Farming wasn’t part of their life experience, but they had become avid gardeners in their time on the East Shore. They set to work planning a market garden and soon became a familiar site at the Creston Valley Farmers’ Market (Laura kept her day job to help pay the bills), and then they came across the concept of community-supported agriculture, where customers pay in the spring for a weekly delivery of fresh, seasonal produce.
Those deliveries are accompanied by a recipe to inspire the use of products that might be unfamiliar to local residents. Japanese salad turnips? “I like them I and I like to grow them,” Nigel said. Japanese sweet snacking peppers? “We were the first in the Valley to grow them,” Laura added.

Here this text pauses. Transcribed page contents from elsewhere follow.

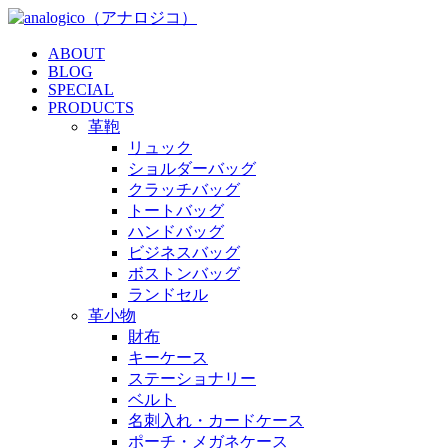
ABOUT
BLOG
SPECIAL
PRODUCTS
革鞄
リュック
ショルダーバッグ
クラッチバッグ
トートバッグ
ハンドバッグ
ビジネスバッグ
ボストンバッグ
ランドセル
革小物
財布
キーケース
ステーショナリー
ベルト
名刺入れ・カードケース
ポーチ・メガネケース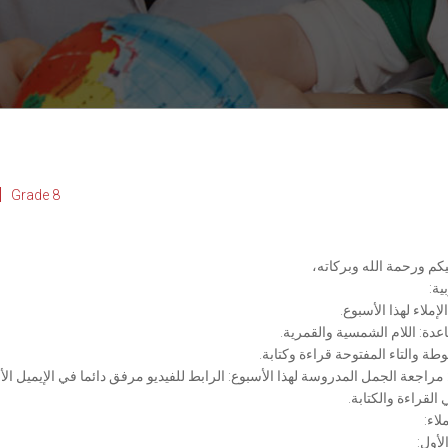
Grade 8
كم ورحمة الله وبركاته،
ية:
لإملاء لهذا الأسبوع.
عدة: اللام الشمسية والقمرية.
بوطة والتاء المفتوحة قراءة وكتابة.
مراجعة الجمل المدروسة لهذا الأسبوع: الرابط للفيديو مرفق دائما في الإيميل ال
 القراءة والكتابة.
لاء:
لأول: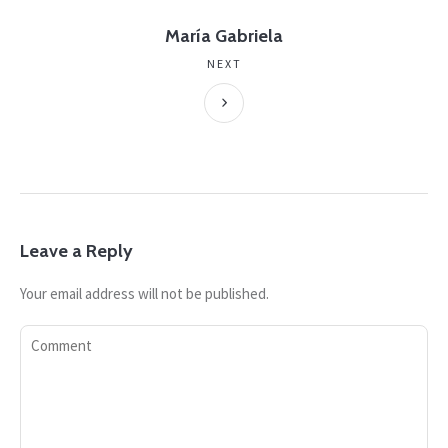
María Gabriela
NEXT
Leave a Reply
Your email address will not be published.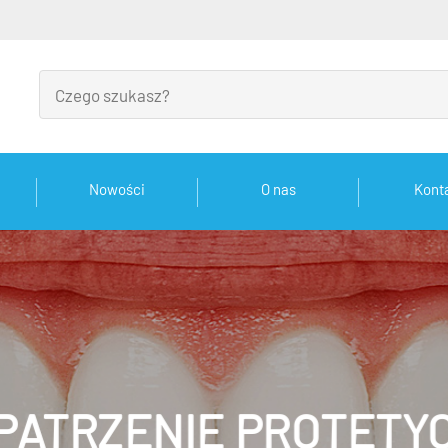
Nowości
O nas
Kont
PATRZENIE PROTETY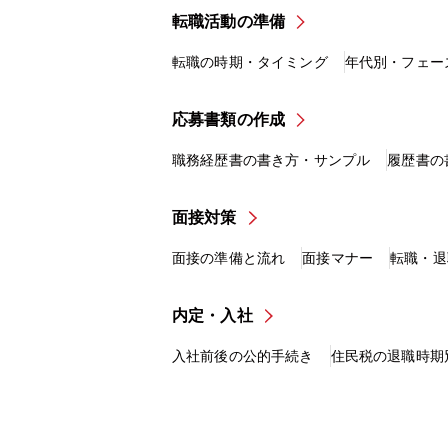
転職活動の準備
転職の時期・タイミング
年代別・フェー
応募書類の作成
職務経歴書の書き方・サンプル
履歴書の
面接対策
面接の準備と流れ
面接マナー
転職・退
内定・入社
入社前後の公的手続き
住民税の退職時期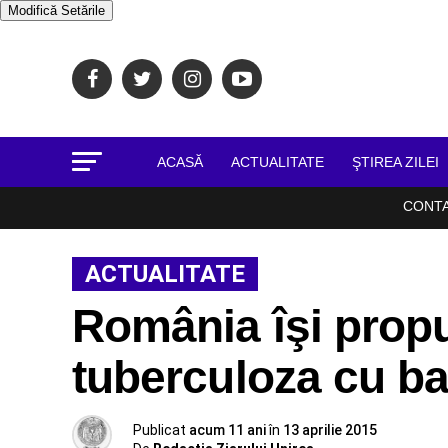
Modifică Setările
ACASĂ
ACTUALITATE
ŞTIREA ZILEI
CONT
ACTUALITATE
România îşi prop
tuberculoza cu ba
Publicat
acum 11 ani
în
13 aprilie 2015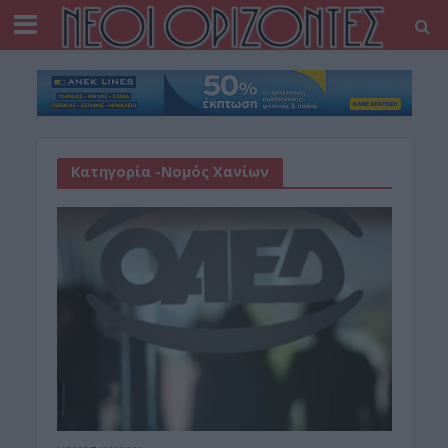
Κατηγορία -Νομός Χανίων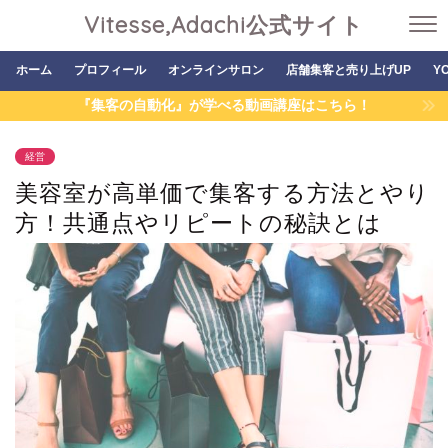
Vitesse,Adachi公式サイト
ホーム
プロフィール
オンラインサロン
店舗集客と売り上げUP
Y
『集客の自動化』が学べる動画講座はこちら！
経営
美容室が高単価で集客する方法とやり
方！共通点やリピートの秘訣とは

Those weekly deliveries often include Asian vegetables that grow well here, but “things our customers haven’t seen before,” Laura said. Perhaps not surprisingly, they occasionally discover edible weeds that they turn into crops—the use of indigenous plants takes the concept of local food to an entirely different level.
Nigel credits the Farmers’ Market for helping to build the Cartwheel Farm business.
“People increasingly want to make a connection between the food on their table and the people who grow it,” he said. “And word of mouth is our best form of advertising.”
This year marks the first full season for their heated greenhouse, which lengthens the growing season by at least a month. Across the driveway, Laura points to the field that now provides three seasonal jobs, describing it as “One hundred 100-foot rows.” Crops are rotated and some rows are cover-cropped each year to allow the land to rejuvenate.
Asked if there was a particular moment of inspiration that led to his passion for growing food, Nigel thinks a for a moment and then refers to a book he read by Quebec “micro-farmer” and educator Jean-Martin Fortier. That book, How to Make a Living From a 1.5 Acre Market Garden, with its emphasis on ecological, human-scale and economically viable, sustainable agriculture, convinced him that gardening was a viable and important endeavor.
It is quite possible that readers have enjoyed Cartwheel Farm produce without knowing it. In addition to the weekly home deliveries and Farmers’ Market, restaurants have become valued customers, too. Yahk Mountain Café, The Bistro at Skimmerhorn Winery, Black Salt Café, Boccalino, Kootenay Cabin Restaurant and Red’s Bakery are all customers, as is “the very supportive” Yasodhara Ashram.
Surprisingly, young families make up the bulk of subscribers. Perhaps they are more adventurous in the kitchen, but the discovery that locally grown food is competitively priced and far fresher than imported produce is also a key.
“People want to feel connected to their community, and food can play an important role in filling that need,” Laura said.
Like any startup business owners, Laura and Nigel, are quick to admit there are struggles. In the year that their son, Callum, was born, farming became even more challenging when smoke from wildfires filled the Creston Valley, obliterating the sun and keeping many indoors.
“We really questioned what we were doing,” Laura said.
This year, Nigel points out a dry shallow spot near the greenhouse that is usually overflowing with water at this time of year. Spring water that often runs across the driveway during freshet has not appeared. Climate change might allow for the growth of crops that would not have thrived here a few decades ago, but a shortage of water fills farmers everywhere with fear.
On balance, though, Laura describes the venture into market gardening as “a pretty feel-good story,” one illustrated with images of a energetic and imaginative couple thrilled at the notion that their child loves being out in the dirt among the plants, and with the belief that producing nutritious, organic, locally grown food is an honourable and important endeavor.